Do Start-up Founders Need to Code?
Interesting article from SF Gate: Non-Technical Founders Will Always Make Subpar Products That Fail Slowly. As a techie founder of a company, I certainly understand the thinking here. It was great that my time was the only investment I had to make to develop my website and when features were requested by my team and/or my clients I often would stay up late that night coding them. We landed more then a couple large clients that normally didn’t work with a company as small as ours based on our system’s technical capabilities. And I remember one of our largest client’s surprise when they asked for an integration feature, we had it ready to go in two weeks, they replied that they didn’t think anyone would be ready that quickly and they still needed a month or two on their end. And, or pivot on pricing model was quick and painless as I was able to quickly develop the technology needed to make the change.

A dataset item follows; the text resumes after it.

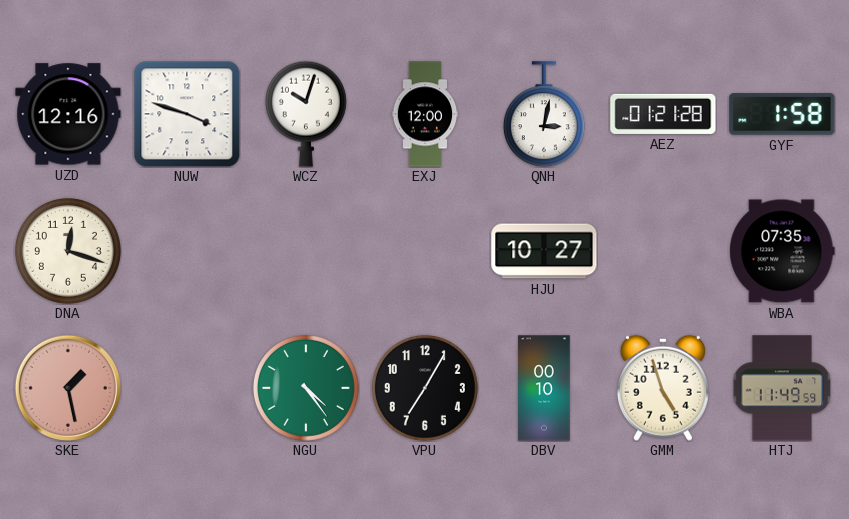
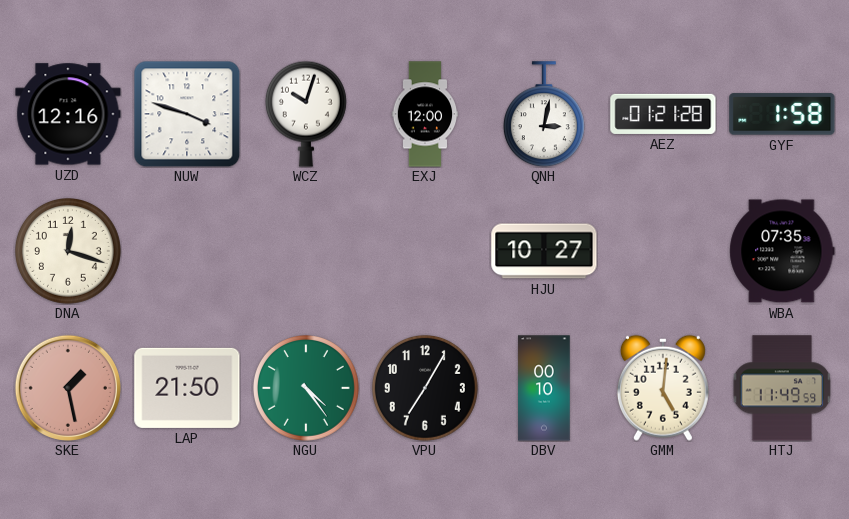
LAP: none -> 21:50
GMM: 4:57 -> 5:01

However, in hind site, I also see many opportunities missed due to my and my team’s general limited business savvy. Engineers/Programmers/Designers/etc tend to think they know everything, but time and time again I’ve seen the real value that a good “business” person adds. Of course, “good” is always the key, in all of these positions. This why even I, a successful entrepreneur, is planning to get my MBA now. I believe that adding a strong, core business education to my techie/entrepreneurial background is a killer combination.
As an early stage angel investor, my favorite type of team is two people, a rockstar engineer and a rockstar business person. If the team is lacking one of these, I need to see a solid plan on how those needs are going to be filled. It is very true that in the Bay Area (and I think the market in general) good tech talent is at a premium, but so are great MBAs that have a true entrepreneurial spirit.
I understand the sentiment in this article, and would encourage anyone thinking of starting their own tech company to learn some coding, there’s no way it can hurt. But I also think it’s a generalization that doesn’t necessarily hold up. Did Steve Jobs code?